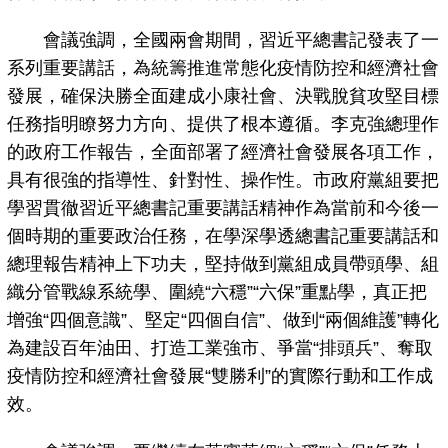
會議強調，全國兩會期間，習近平總書記發表了一
系列重要講話，為統籌推進常態化疫情防控和經濟社會
發展，確保決勝全面建成小康社會、決戰脫貧攻堅目標
任務指明瞭努力方向、提供了根本遵循。李克強總理作
的政府工作報告，全面部署了經濟社會發展各項工作，
具有很強的指導性、針對性、操作性。市政府黨組要把
學習貫徹習近平總書記重要講話精神作為當前和今後一
個時期的重要政治任務，在學深學透總書記重要講話和
總理報告精神上下功夫，堅持做到黨組成員帶頭學、組
織分管戰線系統學、圍繞“六穩”“六保”重點學，真正把
增強“四個意識”、堅定“四個自信”、做到“兩個維護”轉化
為建設百年油田、打造工業強市、爭當“排頭兵”、奪取
疫情防控和經濟社會發展“雙勝利”的實際行動和工作成
效。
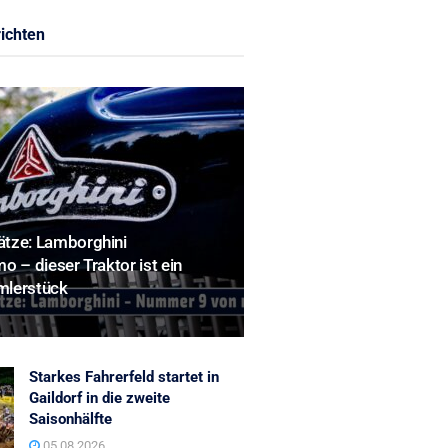
ichten
tze: Lamborghini
o – dieser Traktor ist ein
mlerstück
Starkes Fahrerfeld startet in
Gaildorf in die zweite
Saisonhälfte
05.08.2026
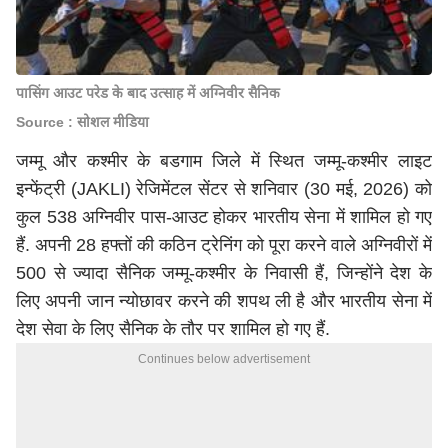
पासिंग आउट परेड के बाद उत्साह में अग्निवीर सैनिक
Source : सोशल मीडिया
जम्मू और कश्मीर के बडगाम जिले में स्थित जम्मू-कश्मीर लाइट
इन्फेंट्री (JAKLI) रेजिमेंटल सेंटर से शनिवार (30 मई, 2026) को
कुल 538 अग्निवीर पास-आउट होकर
भारतीय सेना
में शामिल हो गए
हैं. अपनी 28 हफ्तों की कठिन ट्रेनिंग को पूरा करने वाले अग्निवीरों में
500 से ज्यादा सैनिक जम्मू-कश्मीर के निवासी हैं, जिन्होंने देश के
लिए अपनी जान न्योछावर करने की शपथ ली है और भारतीय सेना में
देश सेवा के लिए सैनिक के तौर पर शामिल हो गए हैं.
Continues below advertisement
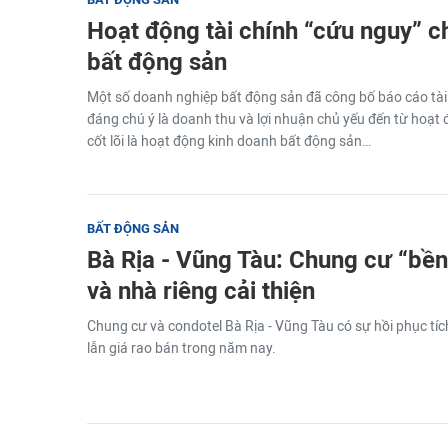
Hoạt động tài chính “cứu nguy” 
bất động sản
Một số doanh nghiệp bất động sản đã công bố báo cáo tài
đáng chú ý là doanh thu và lợi nhuận chủ yếu đến từ hoạt độ
cốt lõi là hoạt động kinh doanh bất động sản…
BẤT ĐỘNG SẢN
Bà Rịa - Vũng Tàu: Chung cư “bền
và nhà riêng cải thiện
Chung cư và condotel Bà Rịa - Vũng Tàu có sự hồi phục tí
lẫn giá rao bán trong năm nay.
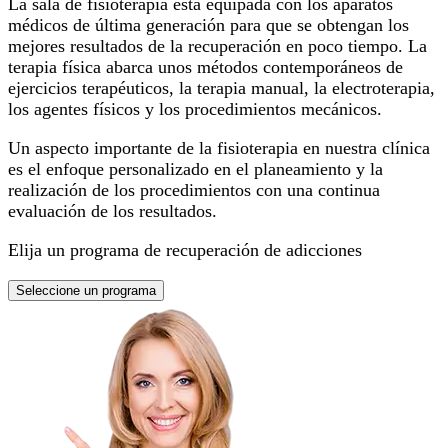
La sala de fisioterapia está equipada con los aparatos
médicos de última generación para que se obtengan los
mejores resultados de la recuperación en poco tiempo. La
terapia física abarca unos métodos contemporáneos de
ejercicios terapéuticos, la terapia manual, la electroterapia,
los agentes físicos y los procedimientos mecánicos.
Un aspecto importante de la fisioterapia en nuestra clínica
es el enfoque personalizado en el planeamiento y la
realización de los procedimientos con una continua
evaluación de los resultados.
Elija un programa de recuperación de adicciones
Seleccione un programa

^^^^^^^^^^^^^^^^

Goal of the exercise —
Which lines above hold the word "doanh"? Copy each of them.

Response area —
Một số doanh nghiệp bất động sản đã công bố báo cáo tài
đáng chú ý là doanh thu và lợi nhuận chủ yếu đến từ hoạt độ
cốt lõi là hoạt động kinh doanh bất động sản…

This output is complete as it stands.